SCHOOL attendance in England dropped in the week before half-term amid concerns over the Delta variant of Covid.

Around 88 per cent of state school pupils were in class on May 27, down from 91 per cent on May 20, according to the Department for Education (DfE) statistics.

The DfE estimates that approximately 1.8 per cent of all pupils, around 139,000 children, on roll did not attend school for Covid-19 related reasons on May 27, a figure that was 1.3 per cent the previous week.

The data suggests that 116,000 pupils were out of class and self-isolating across England on May 27 due to potential contact with a case of coronavirus, a rise from 82,000 the previous week.

The figures come after health secretary Matt Hancock urged pupils returning to class this week to get tested to ensure they are not carrying the virus.

School leaders’ unions are calling on the Government to be cautious before any further easing of Covid-19 restrictions and to be proactive to ensure that transmission in schools does not “proceed unchecked”.

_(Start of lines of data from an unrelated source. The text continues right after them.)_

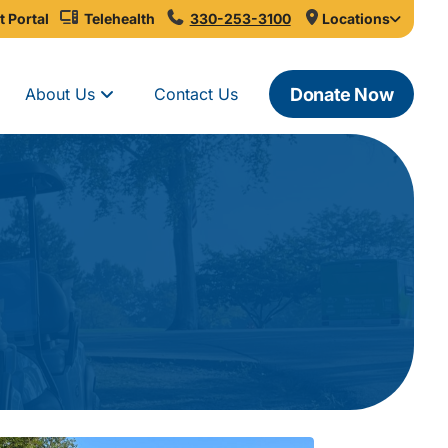
t Portal
Telehealth
330-253-3100
Locations
Donate Now
About Us
Contact Us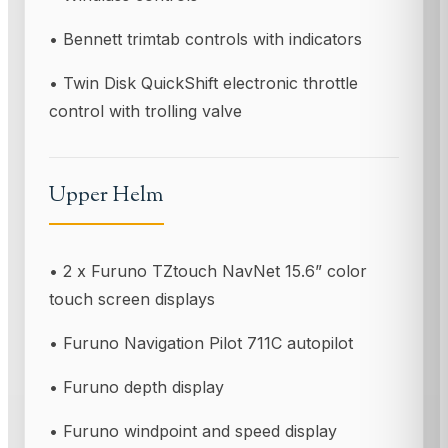
• Bennett trimtab controls with indicators
• Twin Disk QuickShift electronic throttle
control with trolling valve
Upper Helm
• 2 x Furuno TZtouch NavNet 15.6” color
touch screen displays
• Furuno Navigation Pilot 711C autopilot
• Furuno depth display
• Furuno windpoint and speed display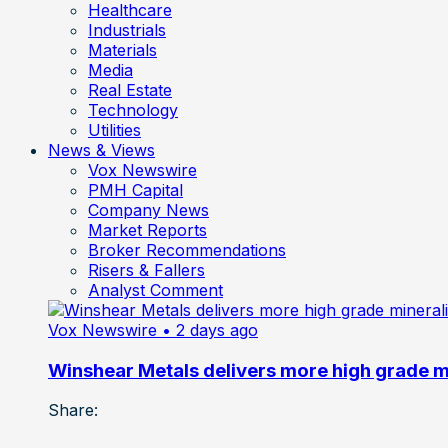
Healthcare
Industrials
Materials
Media
Real Estate
Technology
Utilities
News & Views
Vox Newswire
PMH Capital
Company News
Market Reports
Broker Recommendations
Risers & Fallers
Analyst Comment
Vox Newswire
• 2 days ago
Winshear Metals delivers more high grade min
Share: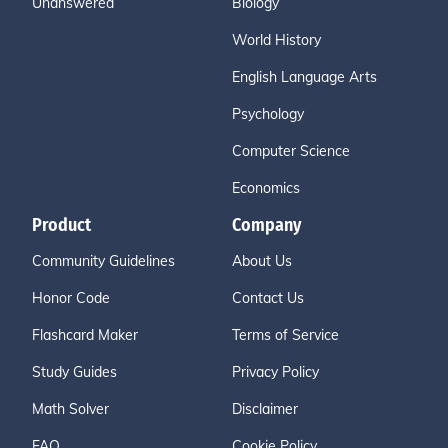
Unanswered
Biology
World History
English Language Arts
Psychology
Computer Science
Economics
Product
Company
Community Guidelines
About Us
Honor Code
Contact Us
Flashcard Maker
Terms of Service
Study Guides
Privacy Policy
Math Solver
Disclaimer
FAQ
Cookie Policy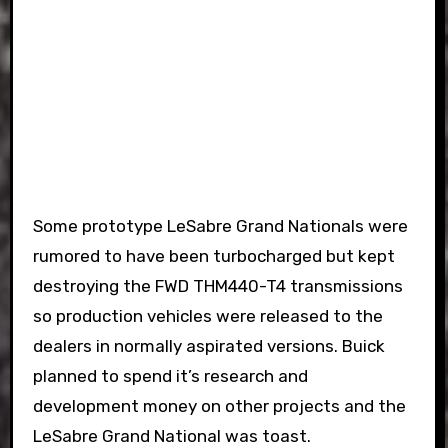
Some prototype LeSabre Grand Nationals were
rumored to have been turbocharged but kept
destroying the FWD THM440-T4 transmissions
so production vehicles were released to the
dealers in normally aspirated versions. Buick
planned to spend it’s research and
development money on other projects and the
LeSabre Grand National was toast.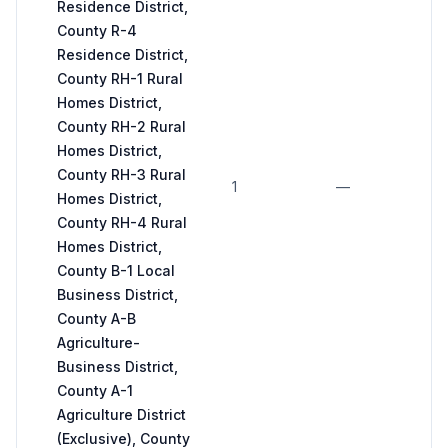
Residence District,
County R-4
Residence District,
4 
County RH-1 Rural
fo
Homes District,
2 
County RH-2 Rural
fo
Homes District,
n
County RH-3 Rural
(m
1
—
Homes District,
ge
County RH-4 Rural
s
Homes District,
un
County B-1 Local
o
Business District,
sp
County A-B
E
Agriculture-
Business District,
County A-1
Agriculture District
(Exclusive), County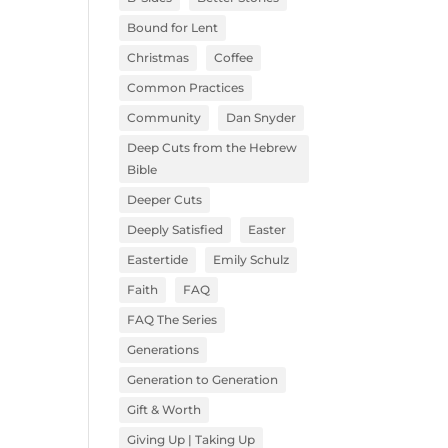
Bound for Lent
Christmas
Coffee
Common Practices
Community
Dan Snyder
Deep Cuts from the Hebrew
Bible
Deeper Cuts
Deeply Satisfied
Easter
Eastertide
Emily Schulz
Faith
FAQ
FAQ The Series
Generations
Generation to Generation
Gift & Worth
Giving Up | Taking Up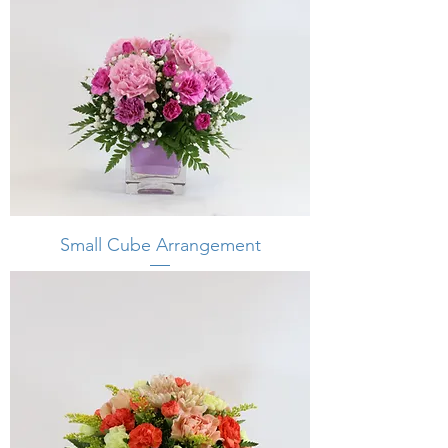
Small Cube Arrangement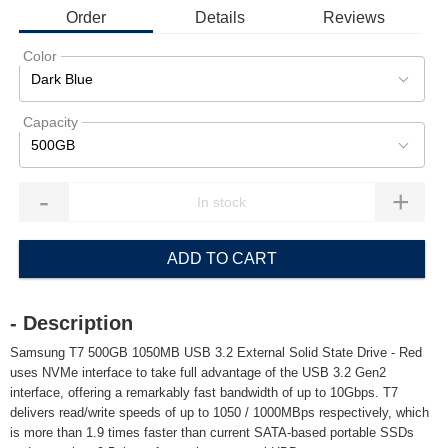
Order
Details
Reviews
Color
Dark Blue
Capacity
500GB
-
+
ADD TO CART
- Description
Samsung T7 500GB 1050MB USB 3.2 External Solid State Drive - Red
uses NVMe interface to take full advantage of the USB 3.2 Gen2
interface, offering a remarkably fast bandwidth of up to 10Gbps. T7
delivers read/write speeds of up to 1050 / 1000MBps respectively, which
is more than 1.9 times faster than current SATA-based portable SSDs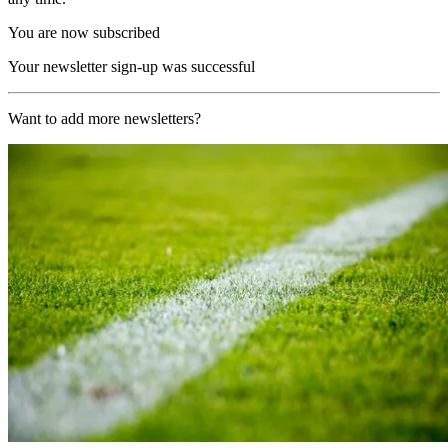
You are now subscribed
Your newsletter sign-up was successful
Want to add more newsletters?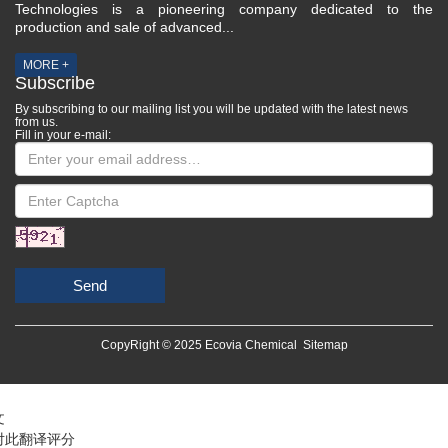
Technologies is a pioneering company dedicated to the
production and sale of advanced...
MORE +
Subscribe
By subscribing to our mailing list you will be updated with the latest news
from us.
Fill in your e-mail:
Send
CopyRight © 2025 Ecovia Chemical
Sitemap
文
对此翻译评分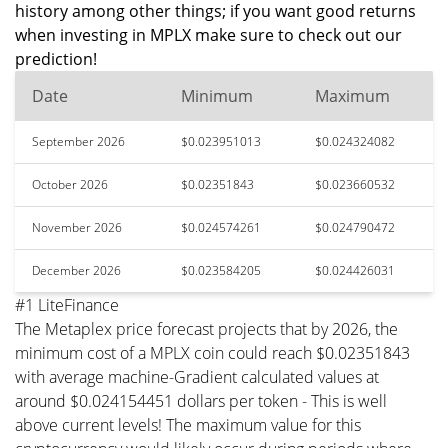
history among other things; if you want good returns
when investing in MPLX make sure to check out our
prediction!
Date
Minimum
Maximum
September 2026
$0.023951013
$0.024324082
October 2026
$0.02351843
$0.023660532
November 2026
$0.024574261
$0.024790472
December 2026
$0.023584205
$0.024426031
#1 LiteFinance
The Metaplex price forecast projects that by 2026, the
minimum cost of a MPLX coin could reach $0.02351843
with average machine-Gradient calculated values at
around $0.024154451 dollars per token - This is well
above current levels! The maximum value for this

On the week before half-term, 90,000 pupils were self-isolating due to a potential contact with a Covid-19 case from inside the school, up from 60,000 on May 20, a rise of 50 per cent.

Geoff Barton, general secretary of the Association of School and College Leaders (ASCL), said: “We are clearly now seeing the impact of the Delta variant feeding through into these statistics, and this is reflected by the fact that absence is highest in areas that have been worst affected by the variant.

“This means that many pupils are having to self-isolate in line with Covid protocols and will be experiencing yet more disruption.”

He added: “This situation highlights the fact that the utmost caution is needed in the weeks ahead before any further easing of Covid restrictions, and the current measures must also be kept under review to see if any other actions are immediately required.

“In the longer term, this continued disruption provides yet more evidence of the need for the Government to put forward a much more ambitious education recovery plan than it has so far managed.”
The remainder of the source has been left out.